Solution 9: Newton’s Method

Hide code cell content
import mmf_setup; mmf_setup.nbinit()
import os
from pathlib import Path
import logging
logging.getLogger("matplotlib").setLevel(logging.CRITICAL)
logging.getLogger('numba').setLevel(logging.CRITICAL)
logging.getLogger('OMP').setLevel(logging.CRITICAL)
%matplotlib inline
import numpy as np, matplotlib.pyplot as plt

This cell adds /home/docs/checkouts/readthedocs.org/user_builds/iscimath-583-fractals/checkouts/latest/src to your path, and contains some definitions for equations and some CSS for styling the notebook. If things look a bit strange, please try the following:

  • Choose "Trust Notebook" from the "File" menu.
  • Re-execute this cell.
  • Reload the notebook.

Solution 9: Newton’s Method#

Here is one way to try to find an attractive cycle.
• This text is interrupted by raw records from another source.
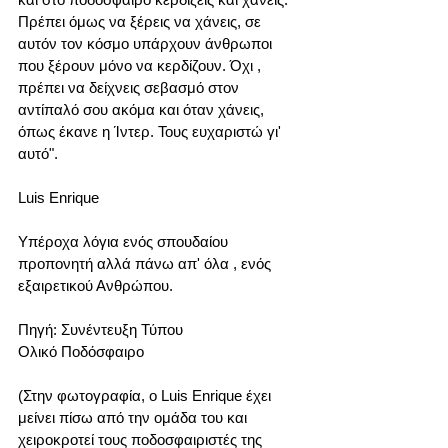
Πρέπει όμως να ξέρεις να χάνεις, σε 
αυτόν τον κόσμο υπάρχουν άνθρωποι 
που ξέρουν μόνο να κερδίζουν. Όχι , 
πρέπει να δείχνεις σεβασμό στον 
αντίπαλό σου ακόμα και όταν χάνεις, 
όπως έκανε η Ίντερ. Τους ευχαριστώ γι' 
αυτό".
Luis Enrique
Υπέροχα λόγια ενός σπουδαίου 
προπονητή αλλά πάνω απ' όλα , ενός 
εξαιρετικού Ανθρώπου. 
Πηγή: Συνέντευξη Τύπου
Ολικό Ποδόσφαιρο 
(Στην φωτογραφία, ο Luis Enrique έχει 
μείνει πίσω από την ομάδα του και  
χειροκροτεί τους ποδοσφαιριστές της 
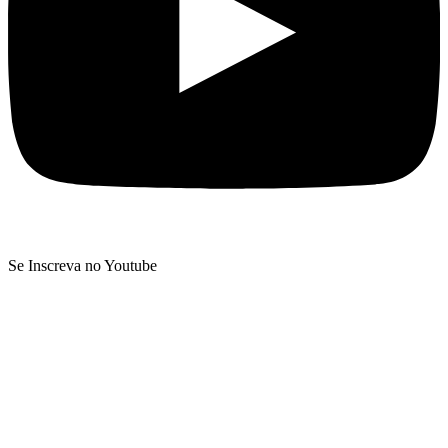
Se Inscreva no Youtube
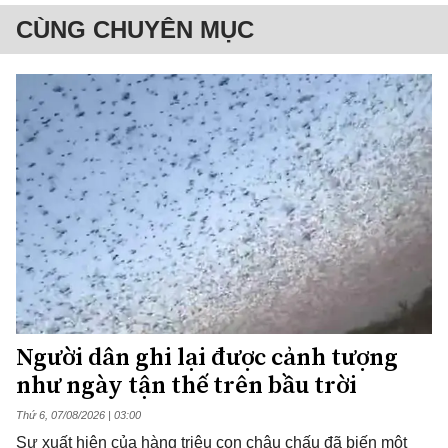
CÙNG CHUYÊN MỤC
Người dân ghi lại được cảnh tượng
như ngày tận thế trên bầu trời
Thứ 6, 07/08/2026 | 03:00
Sự xuất hiện của hàng triệu con châu chấu đã biến một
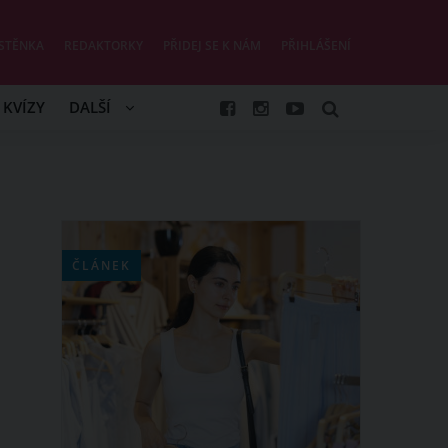
STĚNKA
REDAKTORKY
PŘIDEJ SE K NÁM
PŘIHLÁŠENÍ
KVÍZY
DALŠÍ
ČLÁNEK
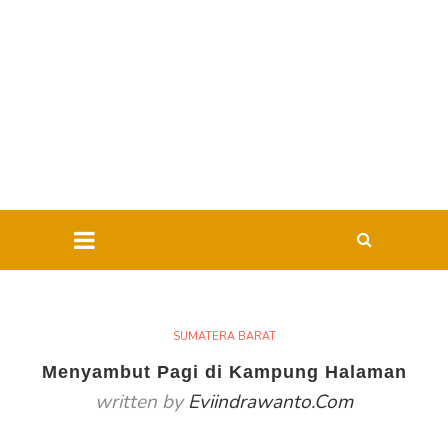
SUMATERA BARAT
Menyambut Pagi di Kampung Halaman
written by
Eviindrawanto.com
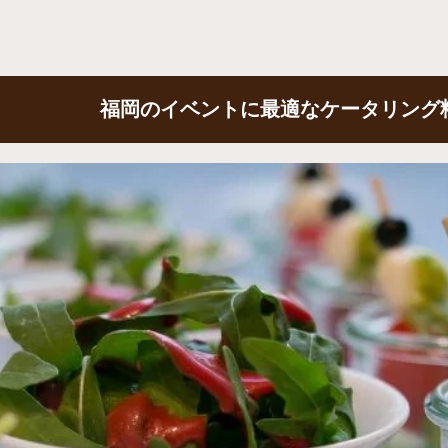
福岡のイベントに最適なケータリング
Let’s start with the original cubic polynomial \(g(z) = z^3 - 1\) and move the root at \(r_1 = 1\) to a new root at \(c\), which will be our “parameter”:

\[\begin{gather*} g(z) = \frac{(z^3 - 1)(z-c)}{z-1} = \underbrace{(z^2 + z + 1)}_{(z-q)(z-\bar{q})}(z-c),\\ g'(z) = 3z^2 + (2z + 1)(1-c), \\ g''(z) = 6z + 2(1-c) = 6\Bigl(z - \underbrace{\frac{c-1}{3}}_{z_0}\Bigr). \end{gather*}\]

Our Newton iteration is

\[\begin{gather*} f(z) = \frac{2z^3 + z^2(1-c) + c} {3z^2 + (2z + 1)(1-c)},\qquad z_0 = \frac{q + q^* + c}{3} = \frac{c-1}{3},\\ f'(z) = \frac{\overbrace{(z^2 + z + 1)(z - c)}^{g(z)}\overbrace{2(3z + 1 - c)}^{g''(z)}} {(3z^2 + (2z+1)(1-c))^2} \end{gather*}\]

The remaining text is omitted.